Extracted records
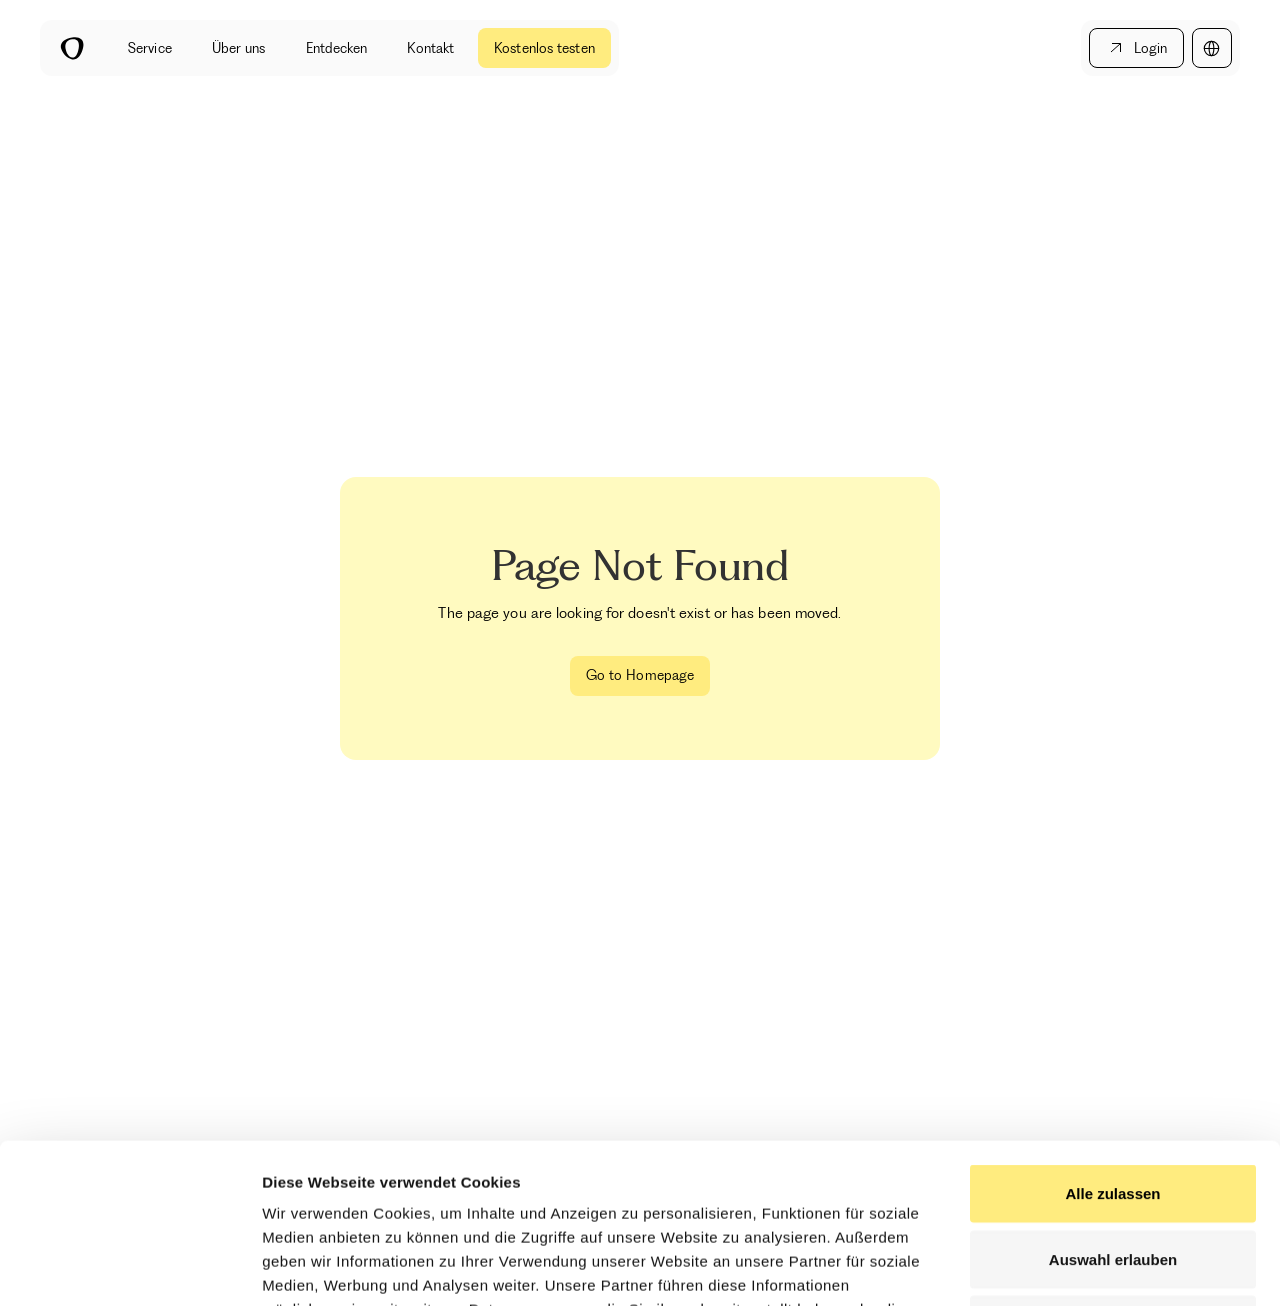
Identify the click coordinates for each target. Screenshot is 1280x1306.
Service (150, 48)
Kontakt (430, 48)
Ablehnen (1113, 1174)
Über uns (239, 48)
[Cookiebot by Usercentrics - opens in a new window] (129, 1267)
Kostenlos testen (544, 48)
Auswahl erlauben (1113, 1109)
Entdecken (337, 48)
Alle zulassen (1112, 1043)
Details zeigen (1063, 1266)
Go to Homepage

## Task instructions
Pictures do not belong in the copy. Reproduce the rest of the data exactly.

## Solved exercise
Identify the click coordinates for each target. Screenshot is 1280x1306.
Service (150, 48)
Kontakt (430, 48)
Ablehnen (1113, 1174)
Über uns (239, 48)
[Cookiebot by Usercentrics - opens in a new window] (129, 1267)
Kostenlos testen (544, 48)
Auswahl erlauben (1113, 1109)
Entdecken (337, 48)
Alle zulassen (1112, 1043)
Details zeigen (1063, 1266)
Go to Homepage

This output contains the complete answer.